In fact it is safe to say that they are as important as your trading strategy when it comes to trading the Forex market.
When you are looking for a broker to work with, there are a couple of ways you can go about it, first is by using a broker you know is being used by a friend or relative, the second is reading through reviews online and seeing what people think about a particular Forex Broker.
Sadly with the amount of money that changes hand in the Forex market, it is only natural for scam and deception to be present. This is why you can find scam brokers that are only out to gather client’s money and vanish into thin air coming out with a campaign whereby they pay certain people to fill the internet with positive reviews about them.
Unsuspecting victims read these ‘good reviews’ and sign up with these brokers only to find out that they have been scammed. On the other hand, image of good brokers are also tarnished by fake ‘bad reviews’. This leaves people hunting for new brokers in a dilemma.

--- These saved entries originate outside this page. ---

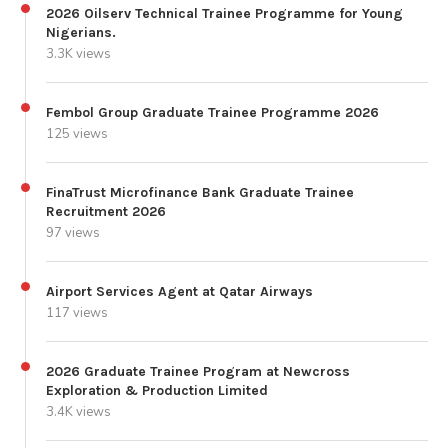
2026 Oilserv Technical Trainee Programme for Young
Nigerians.
3.3K views
Fembol Group Graduate Trainee Programme 2026
125 views
FinaTrust Microfinance Bank Graduate Trainee
Recruitment 2026
97 views
Airport Services Agent at Qatar Airways
117 views
2026 Graduate Trainee Program at Newcross
Exploration & Production Limited
3.4K views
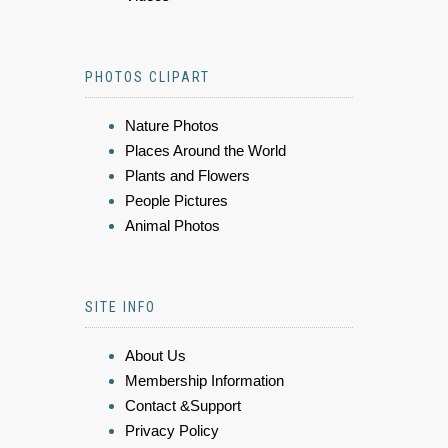
PHOTOS CLIPART
Nature Photos
Places Around the World
Plants and Flowers
People Pictures
Animal Photos
SITE INFO
About Us
Membership Information
Contact &Support
Privacy Policy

To avoid this, only use brokers that are located in your country so you can walk down to their office if anything happens. If there are no brokers in your country then only use those that are certified by their host country. The certification must be verifiable otherwise, it holds no meaning.
Here are a few factors you can keep in mind when trading with a particular broker. If you witness any of these more than once in a month then you should consider changing your broker.
This is a scenario whereby your trades do not get filled immediately. Instead of getting filled, you will get a notification asking you to enter at a different price. If this happens when the market is moving fast, then it is not out of place but if it is rather frequent, it is a huge red flag.
This is another bad scenario where trades get filled at prices far away from where the trader made entry. It usually happens during fundamental releases or other high volatility periods. A slippage of 3-5 pips after spread could be ignored but anything higher is bad for your trade. Some genuine brokers will refund the trader if he or she gets affected by huge slippage but most scam brokers will not.
This is a scenario where your stop loss level gets triggered even though the market is yet to get to that point. This happens when a trader is in a trade with huge big funds and market price is getting near to his or her stop level. These scam brokers immediately manipulate a price spike that will trigger the closure of the position at a loss.
On checking other broker platforms, the trader would confirm that price never touched his stop level. If this happens even once to you, change broker the next morning and if possible, press charges against them with a captured screen shot of what happened.
It is hard to pick a trustworthy broker but many of them exist. It only takes a little bit of searching and carefulness to find them.